Paylaş
Televizyonlarda, radyolarda hava tahminlerini takip ederken mutlaka duymuşsunuzdur: “Yarın Marmara’da rüzgâr kuzey yönlerden 3 ila 5 kuvvetinde esecek” benzeri cümleler kurulur. Bu rüzgâr tahminlerinde kullanılan ‘kuvvet’ nedir? Birimi nedir, neye göredir? Bu kuvvet denen şeyi ortaya adam adamın Adana’nın Yumurtalık ilçesiyle nasıl bir ilişkisi var?
MEZHEP SAVAŞINDAN BİLİME
Efendim, biliyorsunuz mezhep çatışmaları Hıristiyanlık içinde de çokça oldu ve hatta dünyadaki tüm diğer din ve mezheplerin ötesinde, çok daha kanlı geçti. Bizim coğrafyamızda genellikle Alevilik-Sünnilik çatışmasını ‘kardeş kavgası’ olarak nitelemeye alışkınızdır ama Avrupa’nın göbeğinde de asırlarca bu kardeş kavgası, bizim bu tarafa oranla çok daha fazla can aldı. On altıncı yüzyılda, Fransa’da fena patlak veren Katolik-Protestan (Huguenot) kavgası, 1562-1598 arasında yaklaşık 8 milyon insanın canına mal oldu. 8 milyon! Aynı Tanrıya ve peygambere inanan insanların detaylar yüzünden birbirlerini boğazlaması ne yazık ki insanlığın geçmişinin kara bir lekesi.
ORTAOKUL TERK
İşte Fransa’daki bu korkunç kavga ve terör ortamından kaçan pek çok aile var. Başka ülkelere sığınmışlar. Bunlardan biri de bizim olayın kahramanının ailesi. Protestan oldukları için canlarını kurtarmak istemişler ve İngiltere’ye gitmişler. Önce Londra’ya yerleşmişler ama hayat şartları, Protestan bir din adamı olan Daniel Augustus Beaufort’u, ailesiyle birlikte İrlanda’ya taşınmaya zorlamış. Ailenin 7 çocuğu olmuş. İkisi erkek beşi kız. Bu iki erkekten 27 Mayıs 1774’te doğanının adını Francis koymuşlar. Francis, daha küçücükken bilime merak salmış, geceleri gökyüzüne bakıp yıldızları seyretmiş, gök cisimlerinin hareketlerine hayran kalmış. Francis daha 13 yaşındayken Dublin’deki Ordu ve Denizcilik Akademisi’ne girmiş. Burada, birkaç ay Trinity Koleji’nde astronomi derslerini takip etmiş. Ama bütün eğitim hayatı bununla sınırlı kalmış ve çocuk, Dublin’e vardıktan bir yıl sonra İngiliz Donanması’nda acemi tayfa olarak denize açılmış. Bugün biz böyle durumlara ‘ortaokul terk’ diyoruz.

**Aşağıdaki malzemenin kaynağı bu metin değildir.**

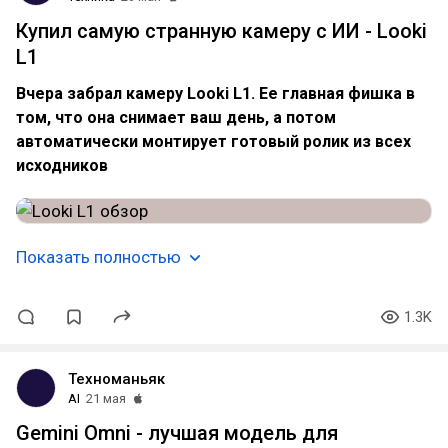
Купил самую странную камеру с ИИ - Looki
L1
Вчера забрал камеру Looki L1. Ее главная фишка в
том, что она снимает ваш день, а потом
автоматически монтирует готовый ролик из всех
исходников
Показать полностью
1.3K
Техноманьяк
AI
21 мая
Gemini Omni - лучшая модель для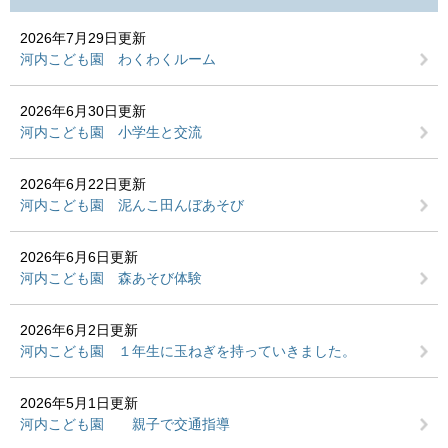
2026年7月29日更新
河内こども園 わくわくルーム
2026年6月30日更新
河内こども園 小学生と交流
2026年6月22日更新
河内こども園 泥んこ田んぼあそび
2026年6月6日更新
河内こども園 森あそび体験
2026年6月2日更新
河内こども園 １年生に玉ねぎを持っていきました。
2026年5月1日更新
河内こども園 親子で交通指導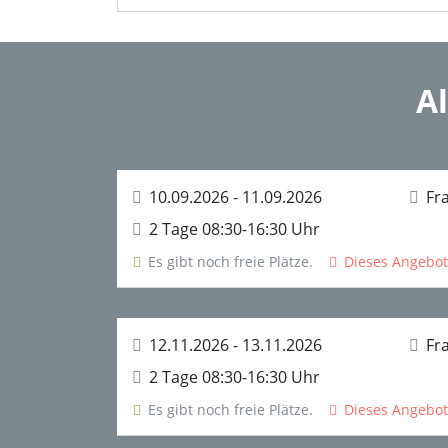
A
10.09.2026 - 11.09.2026
Fra
2 Tage 08:30-16:30 Uhr
Es gibt noch freie Plätze.
Dieses Angebot 
12.11.2026 - 13.11.2026
Fra
2 Tage 08:30-16:30 Uhr
Es gibt noch freie Plätze.
Dieses Angebot 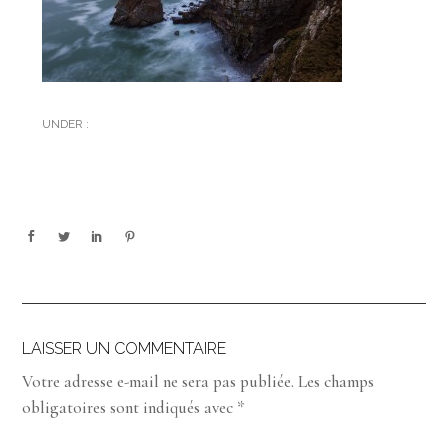
UNDER :
LAISSER UN COMMENTAIRE
Votre adresse e-mail ne sera pas publiée.
Les champs
obligatoires sont indiqués avec
*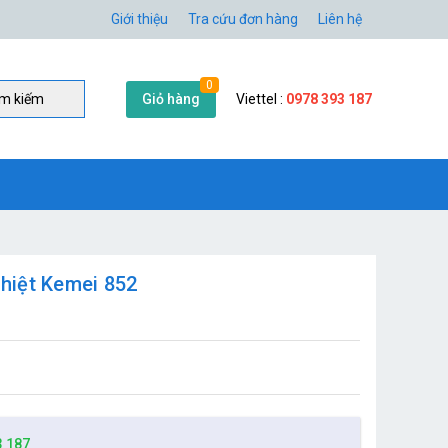
Giới thiệu
Tra cứu đơn hàng
Liên hệ
0
Giỏ hàng
Viettel :
0978 393 187
̀m kiếm
hiệt Kemei 852
3 187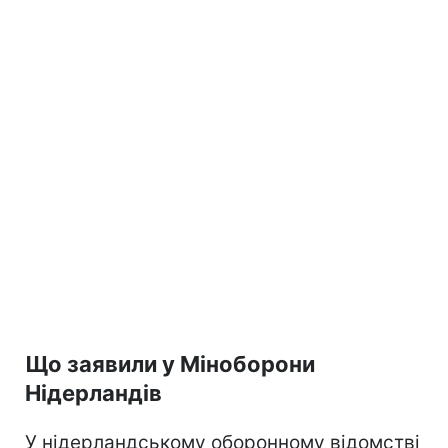
Що заявили у Міноборони
Нідерландів
У нідерландському оборонному відомстві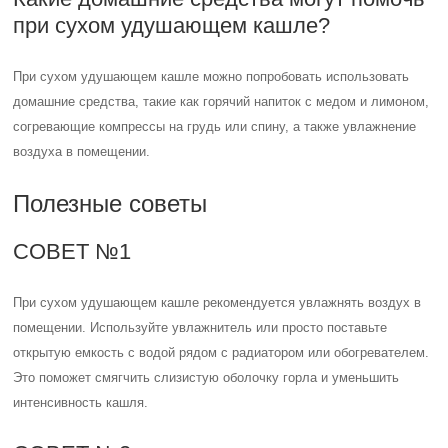
при сухом удушающем кашле?
При сухом удушающем кашле можно попробовать использовать
домашние средства, такие как горячий напиток с медом и лимоном,
согревающие компрессы на грудь или спину, а также увлажнение
воздуха в помещении.
Полезные советы
СОВЕТ №1
При сухом удушающем кашле рекомендуется увлажнять воздух в
помещении. Используйте увлажнитель или просто поставьте
открытую емкость с водой рядом с радиатором или обогревателем.
Это поможет смягчить слизистую оболочку горла и уменьшить
интенсивность кашля.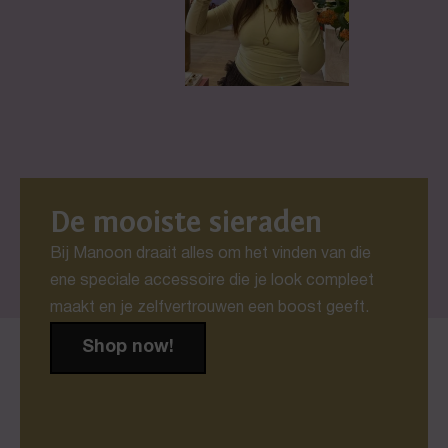
De mooiste sieraden
Bij Manoon draait alles om het vinden van die
ene speciale accessoire die je look compleet
maakt en je zelfvertrouwen een boost geeft.
Shop now!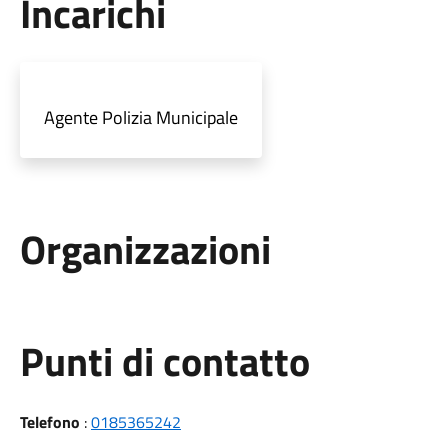
Incarichi
Agente Polizia Municipale
Organizzazioni
Punti di contatto
Telefono
:
0185365242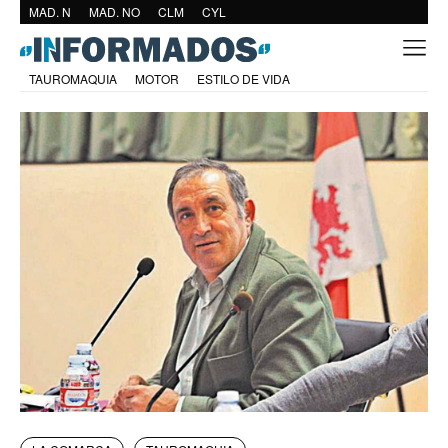
MAD. N
MAD. NO
CLM
CYL
TAUROMAQUIA
MOTOR
ESTILO DE VIDA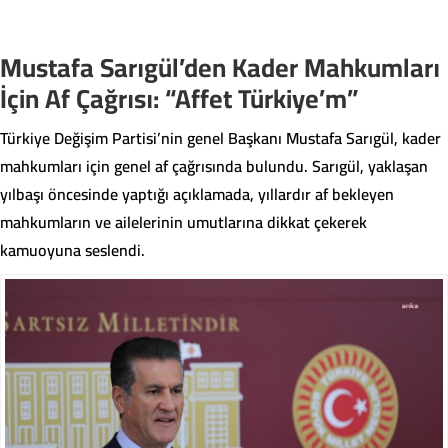
daha güçlü temsil edilmesi için
ayrıştırarak hem çevrenin
çalışacaklarını ifade etti. İşte
korunmasına hem de ülke
detaylar...
ekonomisine katkı sağlayabilecek.
Mustafa Sarıgül’den Kader Mahkumları
İçin Af Çağrısı: “Affet Türkiye’m”
Türkiye Değişim Partisi’nin genel Başkanı Mustafa Sarıgül, kader
mahkumları için genel af çağrısında bulundu. Sarıgül, yaklaşan
yılbaşı öncesinde yaptığı açıklamada, yıllardır af bekleyen
mahkumların ve ailelerinin umutlarına dikkat çekerek
kamuoyuna seslendi.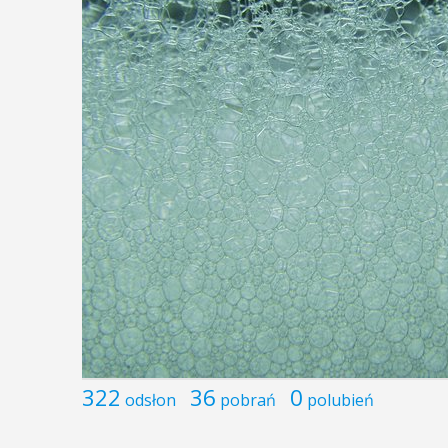
322
36
0
odsłon
pobrań
polubień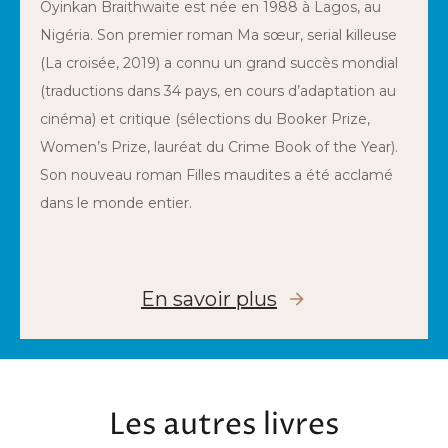
Oyinkan Braithwaite est née en 1988 à Lagos, au
Nigéria. Son premier roman Ma sœur, serial killeuse
(La croisée, 2019) a connu un grand succès mondial
(traductions dans 34 pays, en cours d’adaptation au
cinéma) et critique (sélections du Booker Prize,
Women’s Prize, lauréat du Crime Book of the Year).
Son nouveau roman Filles maudites a été acclamé
dans le monde entier.
En savoir plus
Les autres livres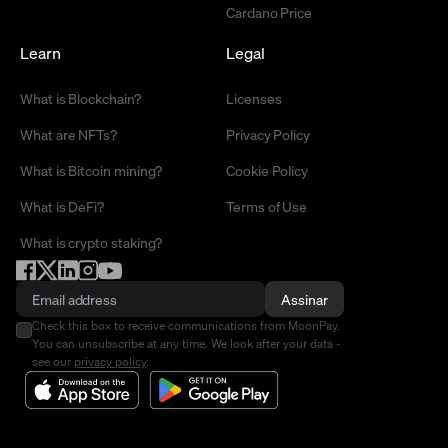
Cardano Price
Learn
Legal
What is Blockchain?
Licenses
What are NFTs?
Privacy Policy
What is Bitcoin mining?
Cookie Policy
What is DeFi?
Terms of Use
What is crypto staking?
Assinar
Check this box to receive communications from MoonPay.
You can unsubscribe at any time. We look after your data -
see our
privacy policy
.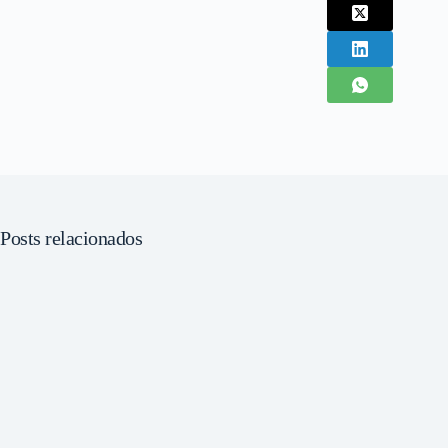
Posts relacionados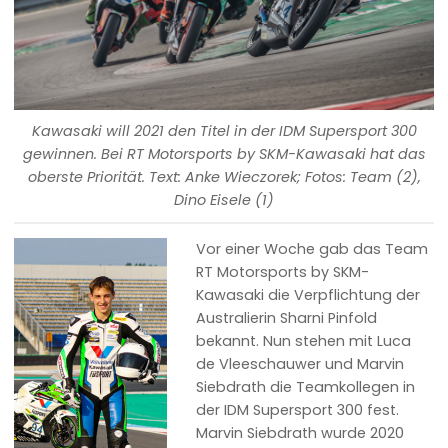
Kawasaki will 2021 den Titel in der IDM Supersport 300
gewinnen. Bei RT Motorsports by SKM-Kawasaki hat das
oberste Priorität. Text: Anke Wieczorek; Fotos: Team (2),
Dino Eisele (1)
Vor einer Woche gab das Team
RT Motorsports by SKM-
Kawasaki die Verpflichtung der
Australierin Sharni Pinfold
bekannt. Nun stehen mit Luca
de Vleeschauwer und Marvin
Siebdrath die Teamkollegen in
der IDM Supersport 300 fest.
Marvin Siebdrath wurde 2020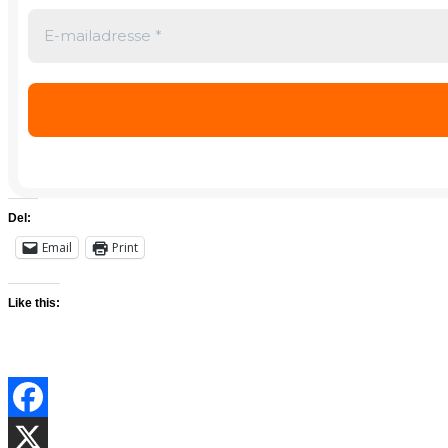
Del:
Email
Print
Like this: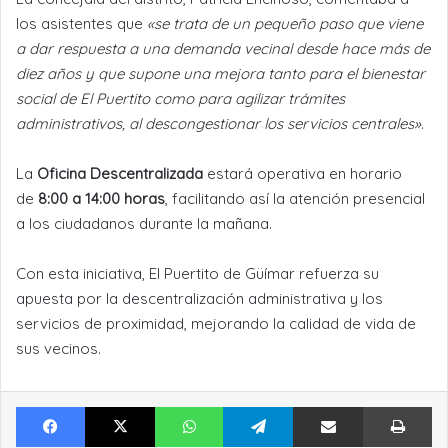
los asistentes que
«se trata de un pequeño paso que viene
a dar respuesta a una demanda vecinal desde hace más de
diez años y que supone una mejora tanto para el bienestar
social de El Puertito como para agilizar trámites
administrativos, al descongestionar los servicios centrales»
.
La
Oficina Descentralizada
estará operativa en horario
de
8:00 a 14:00 horas
, facilitando así la atención presencial
a los ciudadanos durante la mañana.
Con esta iniciativa, El Puertito de Güímar refuerza su
apuesta por la descentralización administrativa y los
servicios de proximidad, mejorando la calidad de vida de
sus vecinos.
Facebook
X
WhatsApp
Telegram
Compartir por Email
Im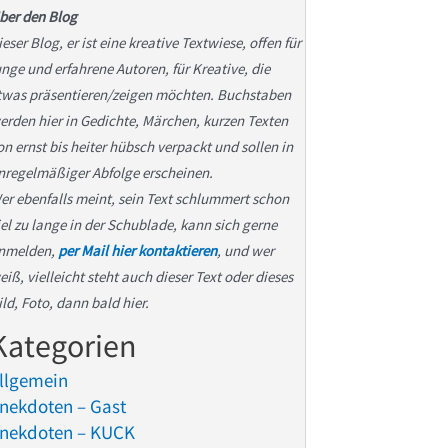
ber den Blog
ieser Blog, er ist eine kreative Textwiese, offen für
unge und erfahrene Autoren, für Kreative, die
twas präsentieren/zeigen möchten. Buchstaben
erden hier in Gedichte, Märchen, kurzen Texten
on ernst bis heiter hübsch verpackt und sollen in
nregelmäßiger Abfolge erscheinen.
er ebenfalls meint, sein Text schlummert schon
iel zu lange in der Schublade, kann sich gerne
nmelden,
per Mail hier kontaktieren
, und wer
eiß, vielleicht steht auch dieser Text oder dieses
ild, Foto, dann bald hier.
Kategorien
llgemein
nekdoten – Gast
nekdoten – KUCK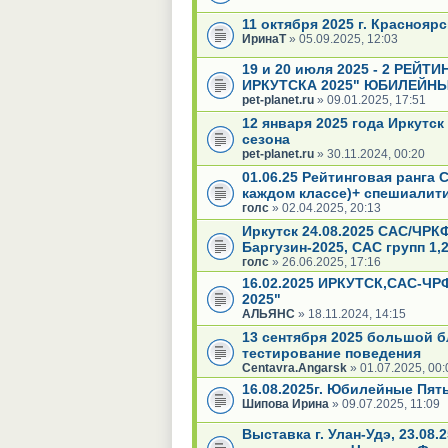
11 октября 2025 г. Краснояр
ИринаТ
» 05.09.2025, 12:03
19 и 20 июля 2025 - 2 РЕ
ИРКУТСКА 2025" ЮБИЛЕЙН
pet-planet.ru
» 09.01.2025, 17:51
12 января 2025 года Иркутс
сезона
pet-planet.ru
» 30.11.2024, 00:20
01.06.25 Рейтинговая ранга
каждом классе)+ спешиалит
голс
» 02.04.2025, 20:13
Иркутск 24.08.2025 САС/ЧРК
Баргузин-2025, САС групп 1,2
голс
» 26.06.2025, 17:16
16.02.2025 ИРКУТСК,САС-Ч
2025"
АЛЬЯНС
» 18.11.2024, 14:15
13 сентября 2025 большой б
тестирование поведения
Centavra.Angarsk
» 01.07.2025, 00:
16.08.2025г. Юбилейные Пят
Шипова Ирина
» 09.07.2025, 11:09
Выставка г. Улан-Удэ, 23.08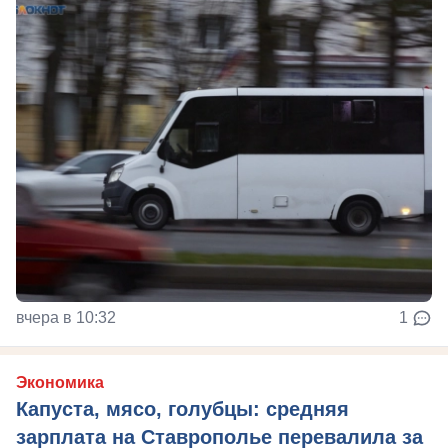
вчера в 10:32
1
Экономика
Капуста, мясо, голубцы: средняя
зарплата на Ставрополье перевалила за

KİŞİSEL GELİŞİM BÖYLE OLUR
Francis, Uzakdoğu seyahatinden sonra asteğmen olmuş. Batı Akdeniz’e gidip antik yerleşim kalıntılarını görünce hayran kalmış, ayrı bir tutkusu daha gelişmiş. Bir yandan da sürekli okuyor, kendi kendisini yetiştirip geliştiriyor, astronomi ve denizcilik konularında durmadan kendisini eğitiyormuş. Kitaplardan elbette. Edebiyata da meraklı ama yerimiz dar, kütüphanesini burada sayıp dökmeyelim.
TÜRKİYE GÖREVİ
22 yaşına geldiğinde teğmenliğe terfi eden Francis, 1799’da, (daha sonra Atina’dan pek çok tarihî eseri İngiltere’ye götürecek olan) İngiltere Büyükelçisi Lord Elgin’i İstanbul’a getiren geminin ikinci kaptanı olmuş. İstanbul yolunda Batı Anadolu kıyılarında, daha önce gördüklerinden de güzel tarihî yerlerle karşılaşınca hayranlık duymuş. 1800’de Akdeniz’de bir İspanyol gemisiyle yaşadıkları çatışmada yaralanmış, eve dönmüş, ikramiye almış, ikramiye aldığı için de emekli maaşı kesilmiş. Haksızlık karşısında epey bir uğraştıktan sonra donanmaya geri dönmüş. Yeni görevlerle Ümit Burnu’nu geçmiş, Hindistan’a gitmiş, oradan Güney Amerika dolaylarında hidrografik ölçümler yapmakla görevlendirilmiş, Hint ve Çin denizlerine gitmiş. Bu gezileri sırasında Francis Beaufort’un dikkatini çeken bir şey olmuş. ‘Rüzgâr ne kadar eserse deniz neye benzer?’ sorusuna yanıt aramış. Ve ne yazık ki her coğrafyada farklı tabirler ve terimler kullanıldığını fark etmiş. Bu işi standart hale getirmek istemiş ve bu konuda çalışmaya başlamış. Fakat bu sırada İngiliz Amiralliği yeni bir görev vermiş: Anadolu’nun güney kıyılarının bir haritası yok. Oraya gidecek ve Türkiye’nin Akdeniz kıyılarının detaylı haritasını çıkartacaksın!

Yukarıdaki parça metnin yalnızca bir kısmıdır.